ABSTRACT



 
 

In this thesis we study the concepts of machine learning and adaptation in contrast to preprogrammed intelligent behavior. Using an appropriate nomenclature the field of Learning Automata is reviewed, as well as the paradigms and controversies of machine learning. A new model for learning is discussed, based on a hierarchical approach to stochastic learning. A parametric computer simulation is used to test several hypotheses based on the model. Results indicate that a mixed Bottom-Up/Top-Down coordination mode is adequate for learning
 
 

ACKNOWLEDGEMENTS


I would like to express my gratitude to all the people who made this research possible. Among them my advisor, Peter Bock, for his constant effort to move me towards new ideas in this academic field. To my brother Guillermo, for his full and unconditional support. To Dr. James Albus, for his innovative ideas on hierarchical control. To my sister Gilda, for her proofreading and typing. Finally, to my wife Mary Alcocer, for her immense love and patience.

This work was made possible by a grant from the National Council of Science and Technology of México (CONACYT ), under grant No. 18100.
 
 

I. INTRODUCTION


Is machine learning feasible?

What sort of structure is required to support it?



These two fundamental questions are addressed in the present work. The motivation behind this dissertation lies in the idea that learning models can be improved if new data structures and hierarchical algorithms are incorporated into them. So far, excellent results have been obtained with preprogrammed models of intelligence; it is felt, however, that to continue only with this line of research in artificial intelligence, would be quite limiting.

Learning models had to be buried for a long period of time in computer history. They required new hardware and more advanced software techniques. Today, we have VLSI circuits, complex operating systems and well developed theories of algorithms and data structures. We strongly feel that it is time to re-evaluate learning and adaptation in computers.

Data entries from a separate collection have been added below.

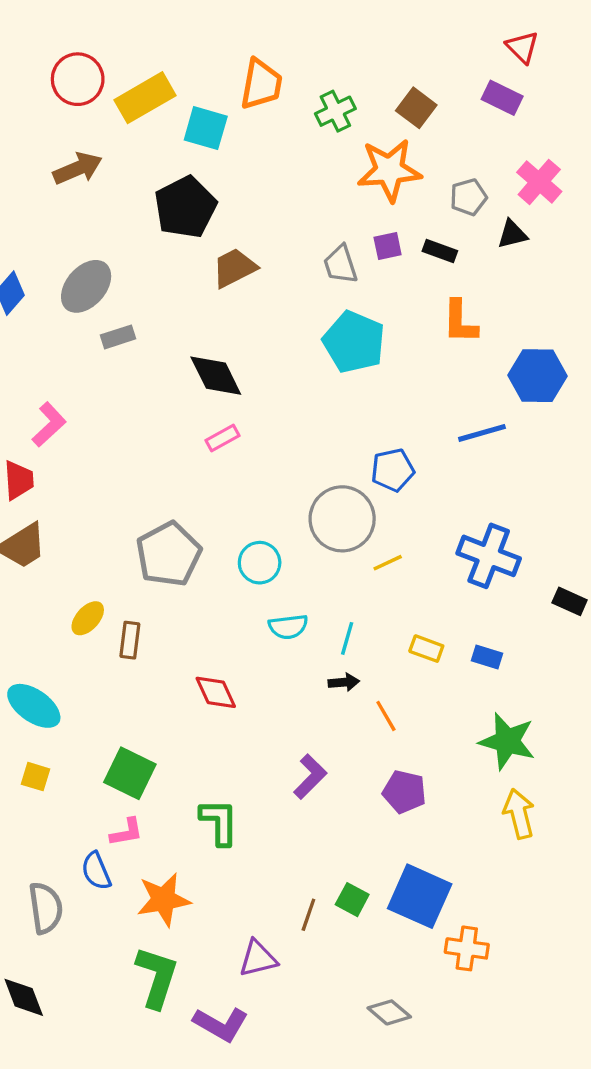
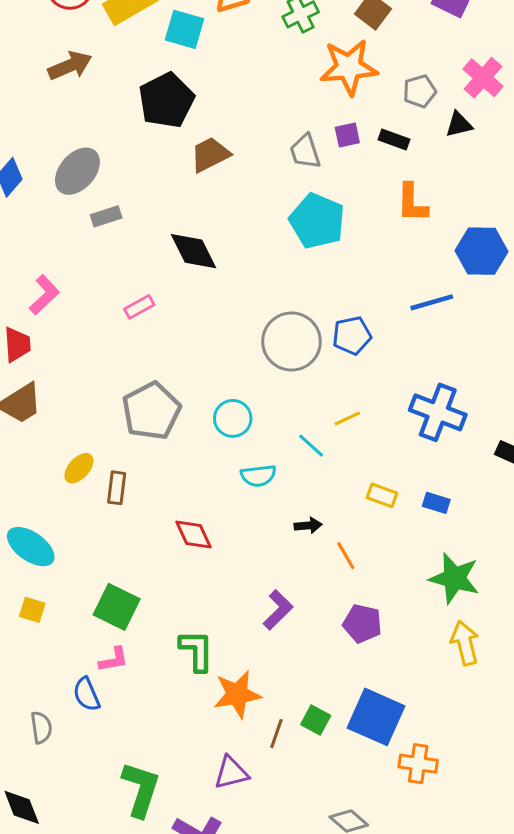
pink rectangle: (223, 438) -> (139, 307), moved
gray circle: (342, 519) -> (292, 342), moved
cyan line: (347, 638) -> (311, 446), moved, turned -64
orange star: (164, 900) -> (237, 694), moved
gray semicircle: (46, 908) -> (41, 727), size x0.7

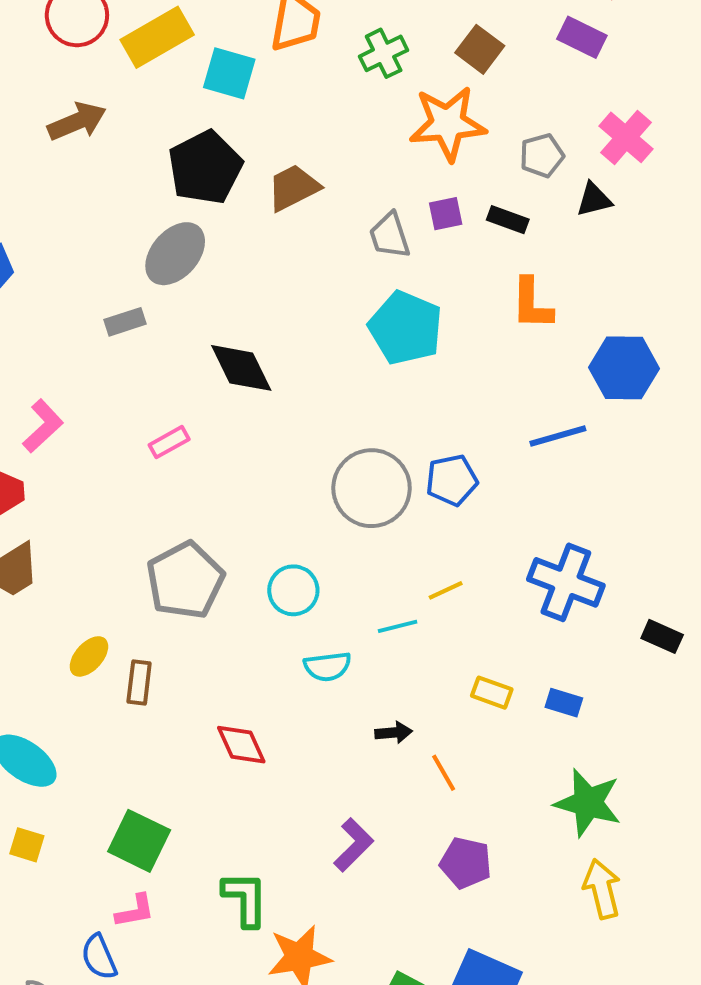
brown trapezoid: (210, 155) -> (293, 188), moved
gray ellipse: (77, 171) -> (175, 254), moved
cyan line: (311, 446) -> (398, 626), turned -56

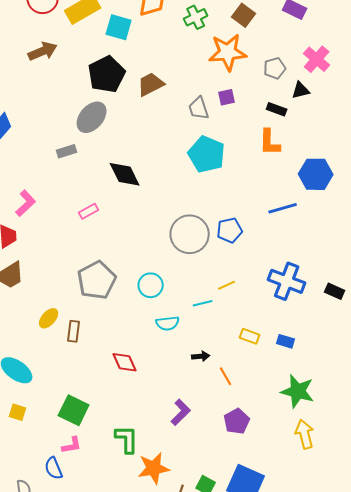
black rectangle: (508, 220) -> (277, 109), moved
black rectangle: (662, 636) -> (335, 291), moved
purple pentagon: (466, 863) -> (237, 421), turned 30

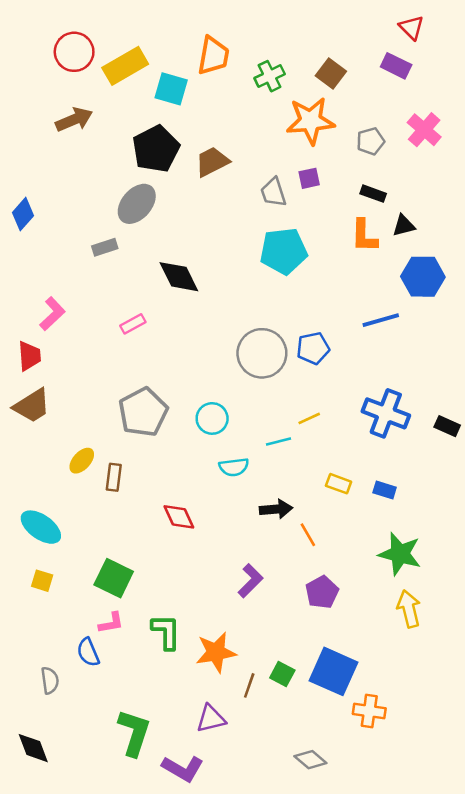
black triangle: (301, 90) -> (404, 226), moved
cyan pentagon: (207, 154) -> (284, 251), turned -30
black arrow: (201, 356) -> (276, 509), size x1.4
green L-shape: (127, 439) -> (166, 632), moved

The main disadvantage of these models lies in the fact that adaptation and learning are slow and resource-consuming processes. Yet, on the other end, preprogrammed models are highly inflexible, requiring the modification of their own structures whenever a change in the environment takes place.

As a compromise, we present a model that is adaptable, but that requires some basic initial structure. We feel that this compromise provides improved learning models which are still able to modify their internal structure whenever an environmental change occurs. We begin our study with a complete review of the literature on the topic of machine learning. This literature is centered basically in the areas of artificial intelligence and learning automata. In our review we also briefly touch on the fields on psychology and robotics.

We provide an adequate framework for the formal study of machine learning. Based upon that, we hypothesize a new model: the model is both hierarchical and collective; thus the model is named a Hierarchical Collective Learning Stochastic Automaton (HCLSA). The model is then tested through simulation studies and the results are analyzed.

The HCLSA model is based on a continuous trial and error process with the added characteristic that the evaluation is made on a single collective basis and only at the root level of the hierarchy. The scientific method (analysis, hypothesis, synthesis and validation) was used to investigate the properties and viability of the HCLSA model. The results of the parametric simulation indicate that a mixed mode of Bottom-Up/To-Down coordination is the most adequate mode for learning. A simple example of hierarchical learning is presented in the appendices; it provides a clear view of the concepts discussed in this thesis.